-- SOURCE DATA follows --

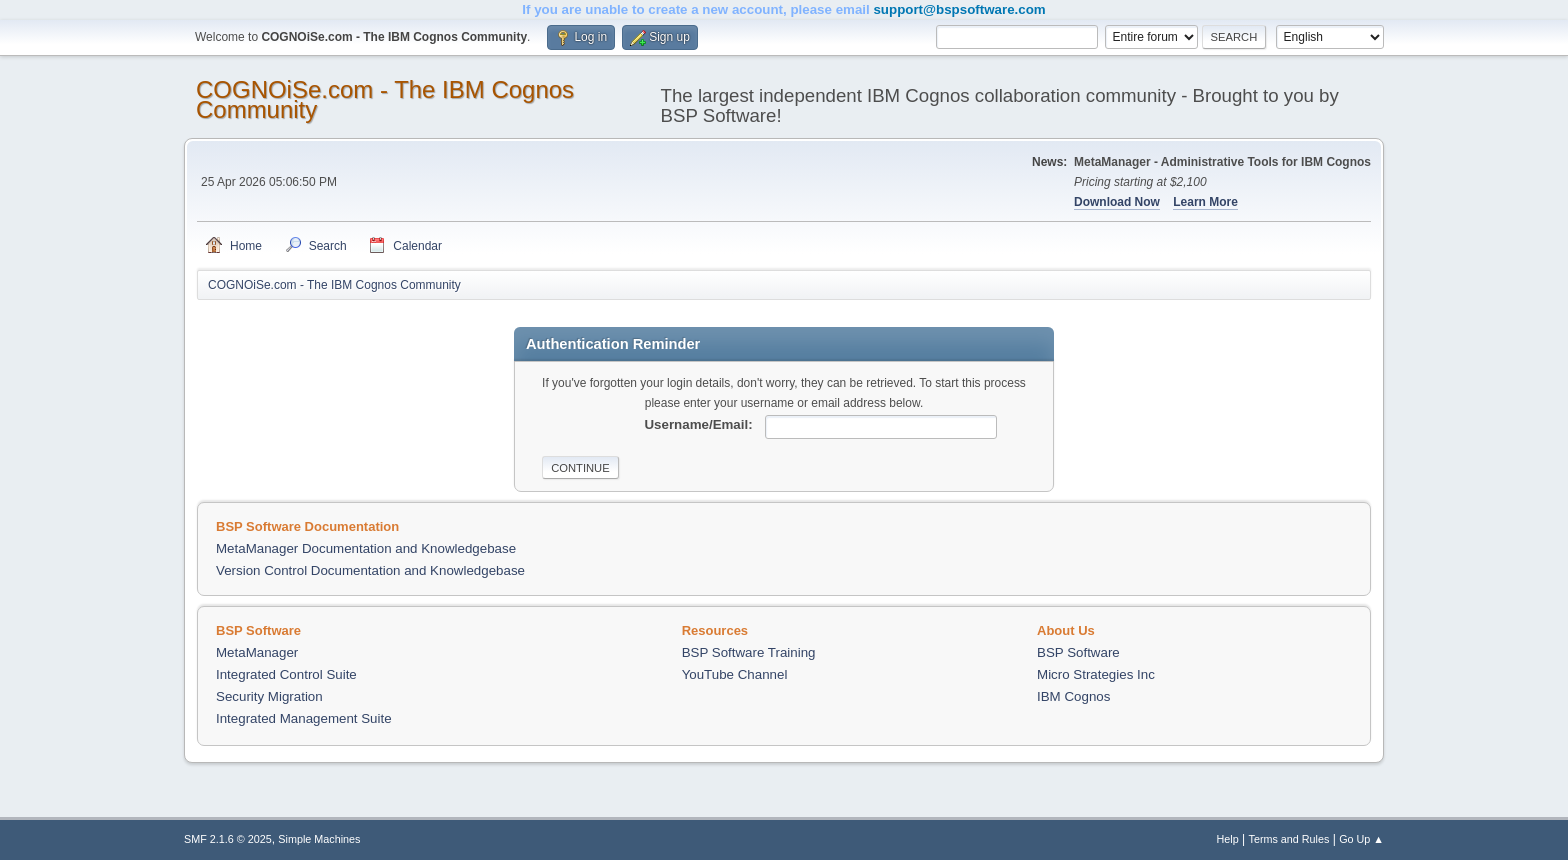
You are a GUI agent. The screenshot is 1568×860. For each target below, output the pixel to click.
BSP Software (1078, 652)
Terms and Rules (1289, 839)
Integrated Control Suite (286, 674)
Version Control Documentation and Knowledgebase (370, 570)
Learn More (1205, 202)
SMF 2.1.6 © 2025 (228, 839)
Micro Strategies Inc (1096, 674)
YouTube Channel (735, 674)
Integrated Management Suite (304, 718)
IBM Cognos (1073, 696)
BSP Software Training (749, 652)
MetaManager (257, 652)
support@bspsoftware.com (959, 9)
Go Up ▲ (1361, 839)
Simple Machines (319, 839)
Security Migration (269, 696)
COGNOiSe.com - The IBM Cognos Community (385, 99)
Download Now (1117, 202)
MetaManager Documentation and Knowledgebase (366, 548)
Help (1228, 839)
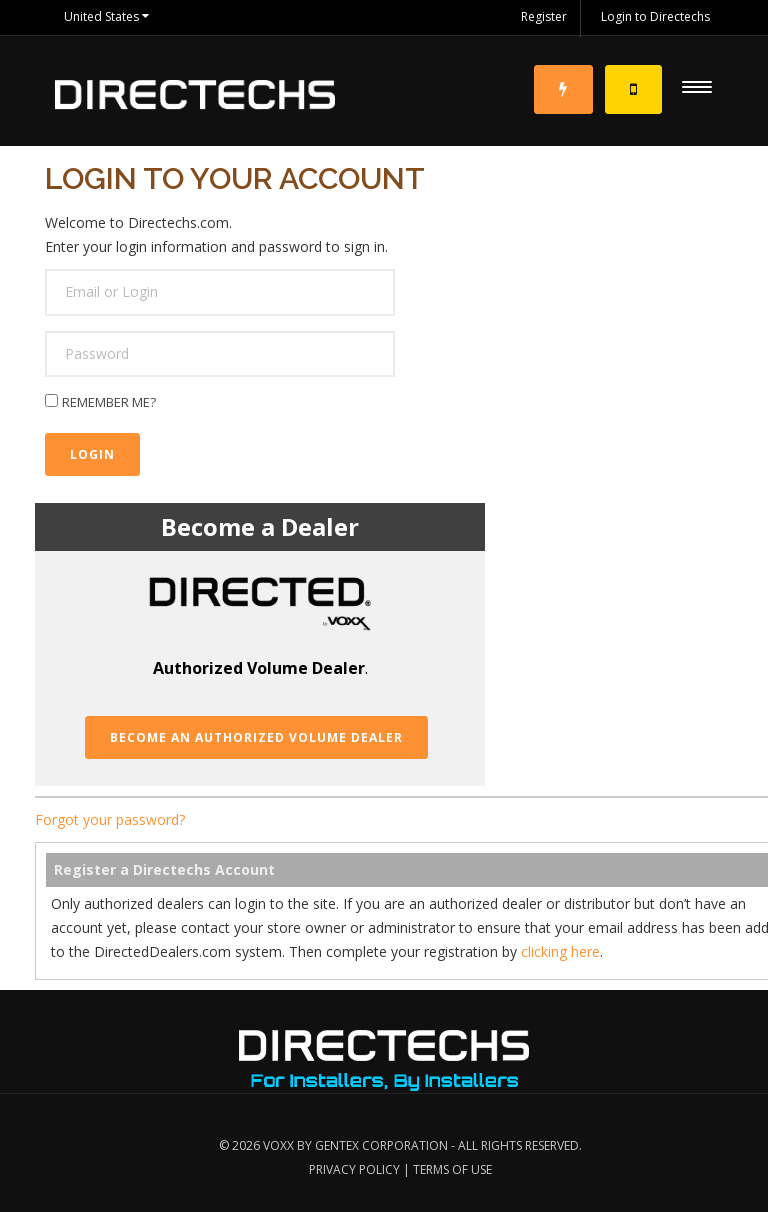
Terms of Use (452, 1169)
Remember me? (109, 402)
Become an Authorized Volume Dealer (256, 737)
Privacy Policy (354, 1169)
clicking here (560, 951)
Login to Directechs (655, 16)
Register (544, 16)
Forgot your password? (110, 819)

-- SOURCE DATA concluded --

**TASK DIRECTIONS**
Lines of the material may hold the string "Documentation". Copy each one that does.

**TASK RESULT**
Version Control Documentation and Knowledgebase (370, 570)
MetaManager Documentation and Knowledgebase (366, 548)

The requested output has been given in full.